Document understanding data
= Beginning of Section =

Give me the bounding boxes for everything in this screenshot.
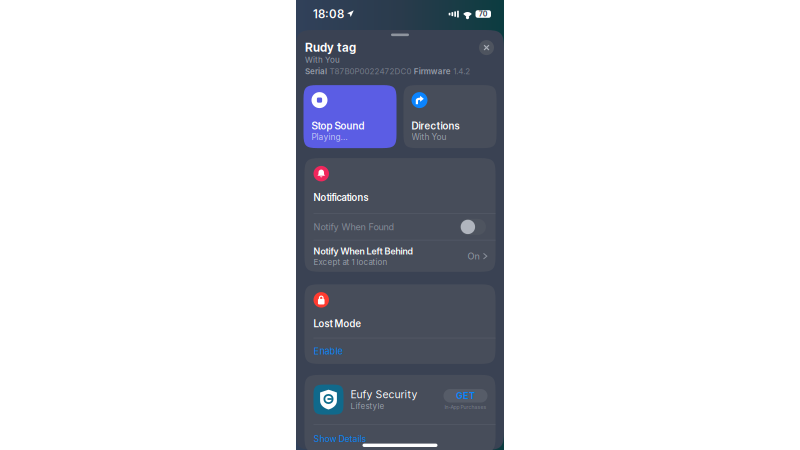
staticText: Notify When Found <box>314 221 394 232</box>
button[interactable]: Enable <box>304 338 496 364</box>
staticText: 1.4.2 <box>453 67 470 76</box>
staticText: Lost Mode <box>314 318 360 330</box>
staticText: 18:08 <box>313 7 344 21</box>
staticText: Rudy tag <box>305 40 356 55</box>
button[interactable]: Close <box>479 40 494 55</box>
staticText: Notifications <box>314 191 368 203</box>
staticText: Lifestyle <box>350 401 384 411</box>
button[interactable]: Notify When Left Behind <box>304 240 496 272</box>
staticText: On <box>467 251 479 262</box>
staticText: With You <box>305 55 340 65</box>
staticText: Serial <box>305 67 327 76</box>
staticText: In-App Purchases <box>444 404 486 410</box>
staticText: Enable <box>314 346 342 357</box>
staticText: GET <box>456 390 475 401</box>
staticText: 70 <box>479 10 488 18</box>
staticText: Playing… <box>312 132 348 142</box>
button[interactable]: Notify When Found <box>304 214 496 240</box>
staticText: Directions <box>412 120 460 132</box>
staticText: Stop Sound <box>312 120 364 132</box>
staticText: Except at 1 location <box>314 257 388 267</box>
staticText: Firmware <box>414 67 451 76</box>
button[interactable]: GET <box>444 389 488 402</box>
button[interactable]: Stop Sound <box>304 85 396 148</box>
staticText: Eufy Security <box>350 388 418 401</box>
staticText: Notify When Left Behind <box>314 246 412 257</box>
button[interactable]: Show Details <box>304 425 496 450</box>
staticText: Show Details <box>314 433 366 444</box>
staticText: With You <box>412 132 446 142</box>
staticText: T87B0P0022472DC0 <box>329 67 411 76</box>
button[interactable]: Directions <box>404 85 496 148</box>
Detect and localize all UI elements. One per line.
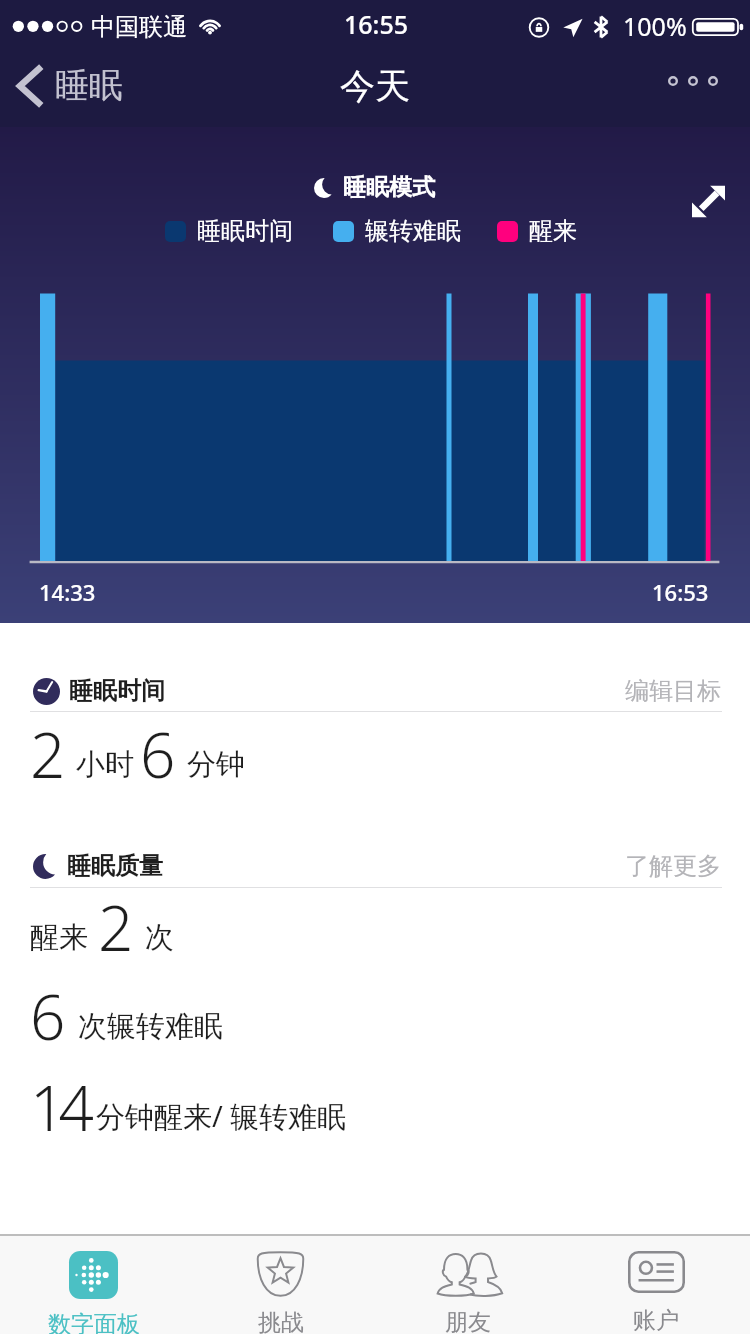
button[interactable]: 睡眠	[0, 54, 141, 117]
staticText: 14:33	[39, 577, 96, 607]
button[interactable]: More options	[646, 58, 740, 104]
staticText: 100%	[623, 9, 687, 43]
button[interactable]: Expand chart	[685, 178, 732, 225]
staticText: 账户	[633, 1306, 679, 1334]
button[interactable]: 挑战	[187, 1236, 374, 1334]
staticText: 了解更多	[625, 851, 721, 881]
staticText: 分钟醒来/ 辗转难眠	[96, 1096, 347, 1136]
button[interactable]: 睡眠质量	[0, 844, 750, 888]
staticText: 挑战	[258, 1308, 304, 1334]
staticText: 2	[98, 885, 134, 969]
staticText: 睡眠时间	[197, 216, 293, 246]
staticText: 中国联通	[91, 12, 187, 42]
staticText: 醒来	[30, 919, 88, 956]
staticText: 6	[140, 712, 176, 796]
staticText: 睡眠时间	[69, 676, 165, 706]
staticText: 6	[30, 974, 66, 1058]
button[interactable]: 朋友	[374, 1236, 562, 1334]
button[interactable]: 账户	[562, 1236, 750, 1334]
staticText: 辗转难眠	[365, 216, 461, 246]
staticText: 数字面板	[48, 1310, 140, 1334]
staticText: 醒来	[529, 216, 577, 246]
button[interactable]: 睡眠时间	[0, 669, 750, 713]
staticText: 睡眠质量	[67, 851, 163, 881]
staticText: 编辑目标	[625, 676, 721, 706]
staticText: 睡眠模式	[343, 173, 435, 202]
staticText: 睡眠	[55, 64, 123, 107]
staticText: 16:55	[344, 7, 409, 41]
staticText: 次	[145, 919, 174, 956]
button[interactable]: 数字面板	[0, 1236, 187, 1334]
staticText: 小时	[76, 746, 134, 783]
staticText: 16:53	[652, 577, 709, 607]
staticText: 14	[30, 1065, 87, 1149]
staticText: 2	[30, 712, 66, 796]
staticText: 今天	[340, 64, 410, 108]
staticText: 分钟	[187, 746, 245, 783]
staticText: 次辗转难眠	[78, 1008, 223, 1045]
staticText: 朋友	[445, 1308, 491, 1334]
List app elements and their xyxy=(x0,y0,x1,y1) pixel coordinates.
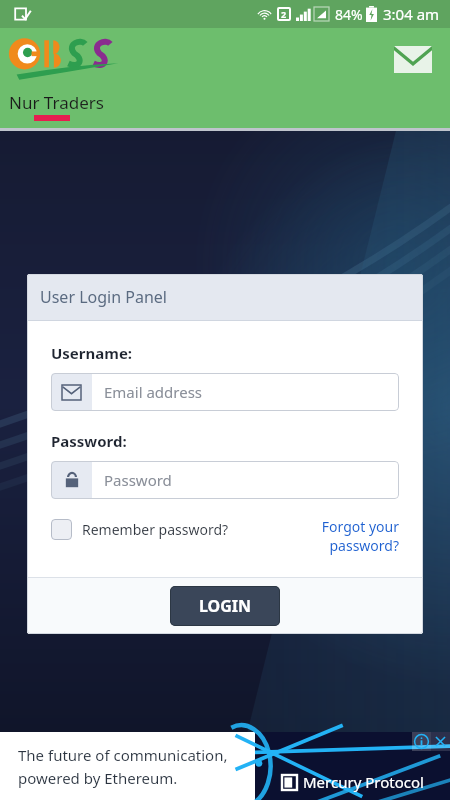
button[interactable]: LOGIN xyxy=(170,586,280,626)
staticText: powered by Ethereum. xyxy=(18,768,178,788)
staticText: 84% xyxy=(335,5,363,24)
staticText: LOGIN xyxy=(199,595,252,617)
staticText: User Login Panel xyxy=(40,286,167,308)
staticText: Username: xyxy=(51,343,133,363)
button[interactable]: Email address xyxy=(51,373,399,411)
button[interactable]: Close ad xyxy=(431,732,450,751)
button[interactable]: Remember password? xyxy=(51,517,307,542)
staticText: Email address xyxy=(104,382,203,402)
staticText: The future of communication, xyxy=(18,745,228,765)
staticText: 3:04 am xyxy=(383,4,440,24)
button[interactable]: Password xyxy=(51,461,399,499)
staticText: Password: xyxy=(51,431,127,451)
staticText: Nur Traders xyxy=(9,91,104,114)
staticText: Password xyxy=(104,470,172,490)
button[interactable]: Forgot your password? xyxy=(307,517,399,555)
button[interactable]: Ad info xyxy=(412,732,431,751)
staticText: 2 xyxy=(281,8,287,20)
button[interactable]: Messages xyxy=(390,36,436,82)
staticText: Mercury Protocol xyxy=(303,772,424,792)
staticText: Remember password? xyxy=(82,520,229,539)
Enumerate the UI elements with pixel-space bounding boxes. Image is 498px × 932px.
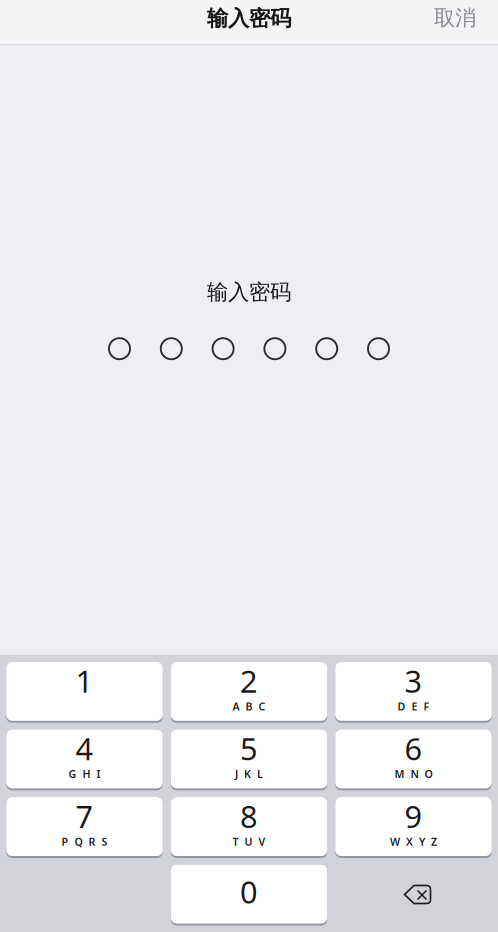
staticText: 输入密码 [207, 5, 291, 32]
button[interactable]: 6 [335, 729, 492, 790]
staticText: 8 [240, 796, 258, 836]
button[interactable]: 4 [6, 729, 163, 790]
button[interactable]: 取消 [422, 0, 488, 37]
staticText: P Q R S [62, 834, 108, 849]
staticText: A B C [232, 699, 266, 713]
staticText: 7 [76, 796, 94, 836]
staticText: 1 [76, 660, 94, 701]
staticText: 0 [240, 871, 258, 912]
button[interactable]: Delete [335, 864, 492, 926]
staticText: M N O [394, 767, 432, 781]
button[interactable]: 9 [335, 797, 492, 858]
staticText: T U V [232, 834, 266, 849]
staticText: W X Y Z [390, 834, 437, 849]
staticText: 输入密码 [207, 279, 291, 305]
button[interactable]: 7 [6, 797, 163, 858]
button[interactable]: 2 [171, 662, 327, 723]
staticText: 5 [240, 728, 258, 769]
button[interactable]: 5 [171, 729, 327, 790]
button[interactable]: 0 [171, 864, 327, 926]
staticText: 6 [404, 728, 422, 769]
staticText: D E F [398, 699, 430, 713]
staticText: J K L [235, 767, 263, 781]
button[interactable]: 1 [6, 662, 163, 723]
button[interactable]: 8 [171, 797, 327, 858]
staticText: 取消 [434, 5, 476, 31]
staticText: 2 [240, 660, 258, 701]
staticText: 4 [76, 728, 94, 769]
staticText: 9 [404, 796, 422, 836]
button[interactable]: 3 [335, 662, 492, 723]
staticText: G H I [68, 767, 100, 781]
staticText: 3 [404, 660, 422, 701]
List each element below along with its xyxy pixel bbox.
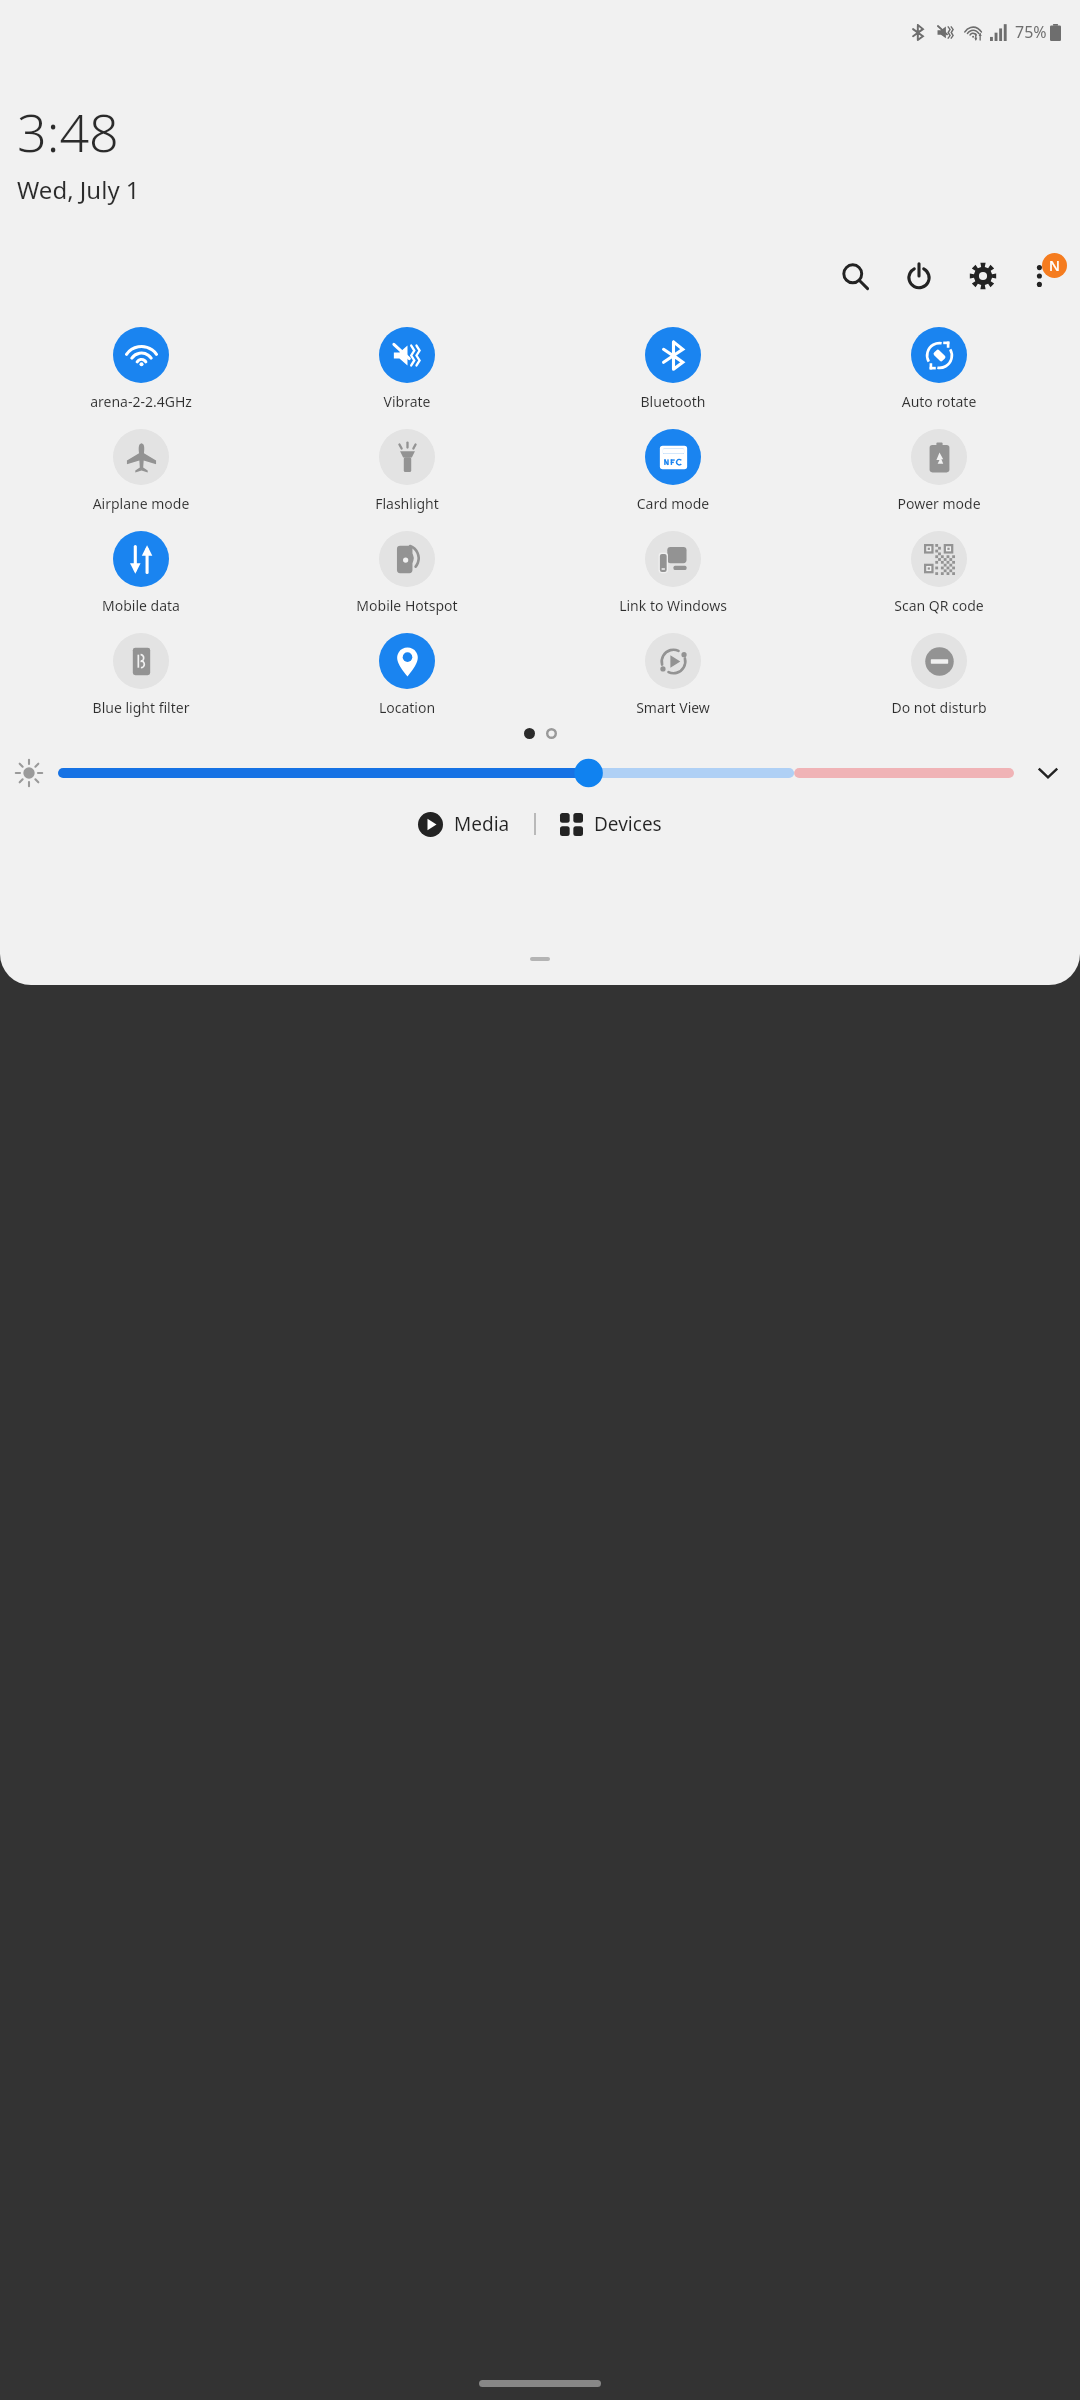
staticText: N (1049, 256, 1060, 275)
button[interactable]: Search (828, 249, 882, 303)
button[interactable]: Power mode (806, 427, 1072, 515)
button[interactable]: arena-2-2.4GHz (8, 325, 274, 413)
button[interactable]: Mobile Hotspot (274, 529, 540, 617)
button[interactable]: More options (1016, 249, 1070, 303)
staticText: 3:48 (17, 96, 119, 167)
button[interactable]: Link to Windows (540, 529, 806, 617)
staticText: Vibrate (276, 392, 538, 411)
button[interactable]: Mobile data (8, 529, 274, 617)
staticText: Scan QR code (808, 596, 1070, 615)
staticText: Do not disturb (808, 698, 1070, 717)
button[interactable]: Card mode (540, 427, 806, 515)
button[interactable]: Airplane mode (8, 427, 274, 515)
button[interactable]: Flashlight (274, 427, 540, 515)
staticText: Power mode (808, 494, 1070, 513)
staticText: Media (454, 811, 510, 837)
staticText: Card mode (542, 494, 804, 513)
staticText: Flashlight (276, 494, 538, 513)
button[interactable]: Location (274, 631, 540, 719)
button[interactable]: Settings (956, 249, 1010, 303)
staticText: Wed, July 1 (17, 173, 140, 206)
staticText: Blue light filter (10, 698, 272, 717)
button[interactable]: Auto rotate (806, 325, 1072, 413)
button[interactable]: Bluetooth (540, 325, 806, 413)
button[interactable]: Expand brightness settings (1030, 755, 1066, 791)
button[interactable]: Vibrate (274, 325, 540, 413)
button[interactable]: Devices (552, 805, 670, 843)
button[interactable]: Media (410, 805, 518, 843)
staticText: 75% (1015, 21, 1047, 43)
staticText: Mobile data (10, 596, 272, 615)
button[interactable]: Do not disturb (806, 631, 1072, 719)
staticText: Smart View (542, 698, 804, 717)
button[interactable]: Power (892, 249, 946, 303)
staticText: Bluetooth (542, 392, 804, 411)
staticText: Auto rotate (808, 392, 1070, 411)
button[interactable]: Smart View (540, 631, 806, 719)
staticText: Location (276, 698, 538, 717)
button[interactable]: Scan QR code (806, 529, 1072, 617)
staticText: Link to Windows (542, 596, 804, 615)
staticText: Airplane mode (10, 494, 272, 513)
staticText: Devices (594, 811, 662, 837)
button[interactable]: Blue light filter (8, 631, 274, 719)
staticText: Mobile Hotspot (276, 596, 538, 615)
staticText: arena-2-2.4GHz (10, 392, 272, 411)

= End of Section =

**ABOUT THIS TASK**
Using the records above, copy every line that has the word "Link" in it.

**SOLUTION FOR THIS EXERCISE**
button[interactable]: Link to Windows (540, 529, 806, 617)
staticText: Link to Windows (542, 596, 804, 615)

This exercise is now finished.